Ask your mentor for an honest assessment of where you are developmentally and what you’ll need to do to achieve your goals. Talk to your mentor regularly (at least twice a year plus a more substantial check-in every three years) and ask for their help to keep you on track with your goals. A good mentor may also help you redefine what success looks like so that you’re not solely focused on becoming the next company CEO.

Finally, make the decision that’s right for you — but be careful how you communicate it: If, after careful consideration, you choose to leave your day-to-day role in the business to pursue another venture, contemplate how to leave with dignity and retain familial relationships. Make sure you have a clear exit story to communicate internally and externally (such as pursuing an MBA to gain skills to become a more effective contributor to the organization later) so you’re not perceived as leaving in a huff. Have a plan for what you want to do next and socialize it with your family members before it ends up in the company newsletter. After all, you may no longer be an employee, but you are likely to still be a shareholder (or future shareholder) in the business. Reflect on how your departure may affect your role holistically. Can you still be an effective owner and work with the other family owners to govern the company, when you’ve moved outside of daily operations?

Ask for merit-based evaluations and a development plan: Don’t be afraid to ask for constructive feedback if you truly want to perform to the best of your abilities. Many family businesses fall into the trap of thinking that family members don’t need to have the same HR processes as non-family members. The truth is, it’s even more important for family employees to receive honest feedback if the company is to be successful, because someone who’s been coddled to the top could make a decision that jeopardizes the future of the company. Avoid being that person by asking for honest, 360° feedback from those around you. Work with your mentor to assess how to learn from the feedback you receive and incorporate it into your leadership style.

If you do choose to stay, be clear on why you are staying and what you hope to accomplish by staying in the family business.
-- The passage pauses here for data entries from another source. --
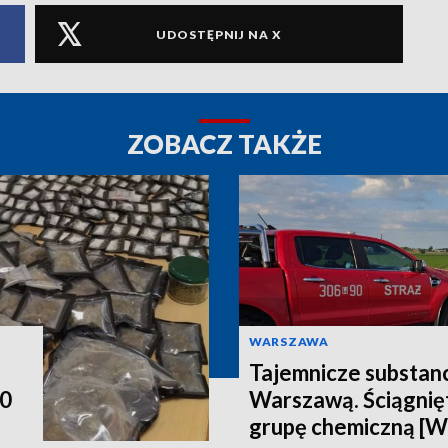
UDOSTĘPNIJ NA X
ZOBACZ TAKŻE
WARSZAWA
Tajemnicze substan
00
Warszawą. Ściągnięt
grupę chemiczną [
If you don’t address the problems that led you to this point of frustration, they aren’t likely to go away. Think about an approach to resolving your major concerns. Are you in the right role? Do you have sufficient support and direction? What changes are needed to make staying a sustainable and enjoyable prospect? Review your progress regularly. Keep track of how you are doing relative to achieving major milestones and your ultimate career goals.

As Harry and Meghan will discover as they carve out their progressive new roles in the British monarchy, there is more than one right way to have an impact on the family business, stay close to your family, and still have a fulfilling career.

Consider Lord Jacob Rothschild, one of the heirs to Europe’s long-lasting banking dynasty. After a disagreement over the direction the family firm was taking, he left the flagship N. M. Rothschild bank and set up RIT Capital Partners. At the time, his decision seemed risky, but years later, RIT is one of the biggest investment trusts in the UK, and Jacob has had an esteemed career. A billionaire in his own right, he’s even found a way back into the family fold, recently forming a joint venture with Edmond de Rothschild Group and RIT Capital. His journey shows that there are many possible paths to navigate your role in the family business.

We’ve seen many leaders for whom being an engaged shareholder is a better fit than a day-to-day manager, and vice versa. Whatever your decision may be, show your family that you respect and honor the family legacy and that you seek personal fulfillment. Ask for their support along your life’s journey, whether that’s inside or outside the family business.